Our transportation fuels and many chemical products including solvents, fertilizers, pesticides, and plastics are derived from petroleum. This dependence on petroleum has probably the biggest impact on our unsustainable way of living. Atmospheric CO2 is at the highest recorded level and it is predicted to further increase in the foreseeable future. Emerging serious environmental issues caused by an accelerated global climate change and ocean acidification are unavoidable if we keep using petroleum at the current rate. In addition, petroleum reservoirs in general and in particular with cheap mining access are going to decline. To ensure the future advancement of human society, there is an ever-increasing demand for renewable biofuels and bioenergy products as an alternative to fossil fuels and petroleum.
Production of cost-competitive fuels and chemicals by microbial fermentation using renewable feedstock is a desirable alternative.

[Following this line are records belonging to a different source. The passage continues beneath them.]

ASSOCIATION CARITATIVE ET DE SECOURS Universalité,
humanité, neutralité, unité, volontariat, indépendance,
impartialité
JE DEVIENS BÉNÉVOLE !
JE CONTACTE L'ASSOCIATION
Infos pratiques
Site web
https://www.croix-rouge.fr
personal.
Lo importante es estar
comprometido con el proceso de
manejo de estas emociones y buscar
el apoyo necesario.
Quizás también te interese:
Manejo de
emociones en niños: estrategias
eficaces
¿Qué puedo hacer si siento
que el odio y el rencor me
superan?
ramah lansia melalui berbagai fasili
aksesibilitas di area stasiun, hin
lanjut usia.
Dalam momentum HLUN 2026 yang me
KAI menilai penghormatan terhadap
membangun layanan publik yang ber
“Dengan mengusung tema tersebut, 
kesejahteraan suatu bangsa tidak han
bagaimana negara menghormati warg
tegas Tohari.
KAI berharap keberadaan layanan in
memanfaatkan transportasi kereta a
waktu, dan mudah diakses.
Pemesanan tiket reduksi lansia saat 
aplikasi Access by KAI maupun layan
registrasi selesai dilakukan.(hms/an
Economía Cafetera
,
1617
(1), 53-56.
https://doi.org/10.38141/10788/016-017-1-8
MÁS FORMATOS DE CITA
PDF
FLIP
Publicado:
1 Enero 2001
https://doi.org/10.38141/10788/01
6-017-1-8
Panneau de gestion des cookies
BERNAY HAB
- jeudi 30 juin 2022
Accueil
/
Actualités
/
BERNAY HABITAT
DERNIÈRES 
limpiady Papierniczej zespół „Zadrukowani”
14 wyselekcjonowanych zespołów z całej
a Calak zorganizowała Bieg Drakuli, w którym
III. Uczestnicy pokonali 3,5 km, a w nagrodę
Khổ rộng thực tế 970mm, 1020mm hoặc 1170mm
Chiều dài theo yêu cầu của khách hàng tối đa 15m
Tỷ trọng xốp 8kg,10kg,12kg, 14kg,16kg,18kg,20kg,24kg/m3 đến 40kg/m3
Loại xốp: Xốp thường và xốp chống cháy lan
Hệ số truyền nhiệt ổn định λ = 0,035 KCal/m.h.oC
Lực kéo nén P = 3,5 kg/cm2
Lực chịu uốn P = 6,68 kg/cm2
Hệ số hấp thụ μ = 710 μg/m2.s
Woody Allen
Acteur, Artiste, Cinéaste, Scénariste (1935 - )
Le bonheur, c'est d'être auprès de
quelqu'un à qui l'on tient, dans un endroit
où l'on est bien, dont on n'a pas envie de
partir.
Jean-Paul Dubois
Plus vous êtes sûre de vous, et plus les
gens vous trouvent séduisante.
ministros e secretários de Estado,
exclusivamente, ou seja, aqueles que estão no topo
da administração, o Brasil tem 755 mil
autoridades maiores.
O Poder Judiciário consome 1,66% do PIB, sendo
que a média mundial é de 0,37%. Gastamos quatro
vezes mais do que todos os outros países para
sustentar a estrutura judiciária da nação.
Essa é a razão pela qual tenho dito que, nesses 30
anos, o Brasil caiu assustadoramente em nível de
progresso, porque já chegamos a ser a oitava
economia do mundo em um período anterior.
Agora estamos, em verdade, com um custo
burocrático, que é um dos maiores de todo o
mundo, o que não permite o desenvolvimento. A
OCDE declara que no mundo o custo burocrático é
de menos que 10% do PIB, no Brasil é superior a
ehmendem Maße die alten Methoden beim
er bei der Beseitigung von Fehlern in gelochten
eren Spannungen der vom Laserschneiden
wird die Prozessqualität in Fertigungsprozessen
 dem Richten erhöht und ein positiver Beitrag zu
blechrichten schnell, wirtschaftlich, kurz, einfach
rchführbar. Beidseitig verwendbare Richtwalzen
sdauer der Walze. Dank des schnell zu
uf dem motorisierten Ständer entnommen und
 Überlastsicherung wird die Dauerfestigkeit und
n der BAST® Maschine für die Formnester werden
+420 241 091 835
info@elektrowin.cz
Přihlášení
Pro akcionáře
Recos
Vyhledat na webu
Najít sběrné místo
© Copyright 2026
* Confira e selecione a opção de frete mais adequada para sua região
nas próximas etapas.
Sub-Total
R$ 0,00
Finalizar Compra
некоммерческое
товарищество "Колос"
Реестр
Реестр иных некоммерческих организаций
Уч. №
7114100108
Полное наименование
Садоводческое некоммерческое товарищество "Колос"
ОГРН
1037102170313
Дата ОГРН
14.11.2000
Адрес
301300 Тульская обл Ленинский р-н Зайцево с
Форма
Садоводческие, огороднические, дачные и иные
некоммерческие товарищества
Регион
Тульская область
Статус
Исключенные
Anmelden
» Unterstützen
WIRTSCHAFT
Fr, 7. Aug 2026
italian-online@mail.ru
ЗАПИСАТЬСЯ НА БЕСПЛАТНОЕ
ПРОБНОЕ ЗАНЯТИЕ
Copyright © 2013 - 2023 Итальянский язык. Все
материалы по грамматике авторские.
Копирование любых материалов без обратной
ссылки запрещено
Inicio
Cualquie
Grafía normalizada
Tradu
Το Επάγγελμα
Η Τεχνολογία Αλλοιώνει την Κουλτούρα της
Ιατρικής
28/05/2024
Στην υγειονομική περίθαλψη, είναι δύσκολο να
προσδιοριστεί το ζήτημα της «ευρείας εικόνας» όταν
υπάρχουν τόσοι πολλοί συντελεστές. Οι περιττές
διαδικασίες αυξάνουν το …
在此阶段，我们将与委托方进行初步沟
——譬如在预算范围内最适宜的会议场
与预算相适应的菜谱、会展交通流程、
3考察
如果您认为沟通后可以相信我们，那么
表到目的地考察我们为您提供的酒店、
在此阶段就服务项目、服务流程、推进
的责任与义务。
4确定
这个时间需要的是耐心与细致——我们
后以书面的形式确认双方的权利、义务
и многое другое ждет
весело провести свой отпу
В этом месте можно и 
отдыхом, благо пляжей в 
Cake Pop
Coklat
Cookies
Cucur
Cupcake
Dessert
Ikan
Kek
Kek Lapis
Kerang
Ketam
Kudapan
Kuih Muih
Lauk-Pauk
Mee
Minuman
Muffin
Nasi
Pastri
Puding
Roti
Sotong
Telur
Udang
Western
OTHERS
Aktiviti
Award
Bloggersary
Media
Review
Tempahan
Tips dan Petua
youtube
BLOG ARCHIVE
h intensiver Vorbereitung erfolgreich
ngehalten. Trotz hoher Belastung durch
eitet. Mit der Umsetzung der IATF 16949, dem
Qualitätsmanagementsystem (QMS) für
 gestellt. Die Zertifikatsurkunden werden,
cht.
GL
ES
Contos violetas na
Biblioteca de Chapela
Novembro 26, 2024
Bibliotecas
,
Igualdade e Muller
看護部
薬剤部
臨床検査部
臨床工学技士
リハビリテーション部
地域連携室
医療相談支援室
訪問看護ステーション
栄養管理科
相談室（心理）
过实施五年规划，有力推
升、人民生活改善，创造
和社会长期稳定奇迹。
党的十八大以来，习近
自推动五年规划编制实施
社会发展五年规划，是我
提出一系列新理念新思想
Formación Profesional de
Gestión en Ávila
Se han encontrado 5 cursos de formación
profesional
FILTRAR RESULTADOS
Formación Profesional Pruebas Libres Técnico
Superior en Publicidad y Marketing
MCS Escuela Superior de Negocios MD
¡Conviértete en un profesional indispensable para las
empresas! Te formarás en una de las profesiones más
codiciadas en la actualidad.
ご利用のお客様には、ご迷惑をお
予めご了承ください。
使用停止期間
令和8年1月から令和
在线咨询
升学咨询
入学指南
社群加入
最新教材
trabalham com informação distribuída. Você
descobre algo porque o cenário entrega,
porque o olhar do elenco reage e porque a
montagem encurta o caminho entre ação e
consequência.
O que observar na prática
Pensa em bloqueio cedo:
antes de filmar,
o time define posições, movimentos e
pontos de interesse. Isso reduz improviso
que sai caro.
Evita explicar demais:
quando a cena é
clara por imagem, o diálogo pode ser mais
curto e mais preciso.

Plant biomass especially agricultural residues, such as corn stover and sugarcane bagasse, represents an important feedstock as they are renewable and they do not compete with food production. Sugar content in many types of agricultural residues is about 60-70% of the dry weight, which is comparable to corn. However, utilization of sugars from plant biomass in a cost-effective manner remains a challenge. Unlike starch, woody biomass (both cellulosic and lignocellulosic biomass), including plant biomass, is naturally resistant to deconstruction. Crystalline fibers of cellulose are encased in a covalently linked mesh of lignin and hemicellulose. D-glucose is the subunit of cellulose and xylose is the main component of hemicellulose (20-40% of biomass dry weight). While glucose can be metabolized very efficiently by many common industrial hosts, such as baker's yeast, industrial microbes have either no native xylose catabolism pathway or very low efficient pathways. Furthermore, the presence of glucose prevents the consumption of other sugars like xylose in microbes, a well-described phenomenon called catabolite repression.
Accordingly, there is a need for improving the derivation of cost-competitive fuels and chemicals from woody biomass using industrial microbes. In particular, mechanisms to counteract the wild type industrial microbes' natural inhibition of efficient metabolism using woody biomass as feedstock are needed.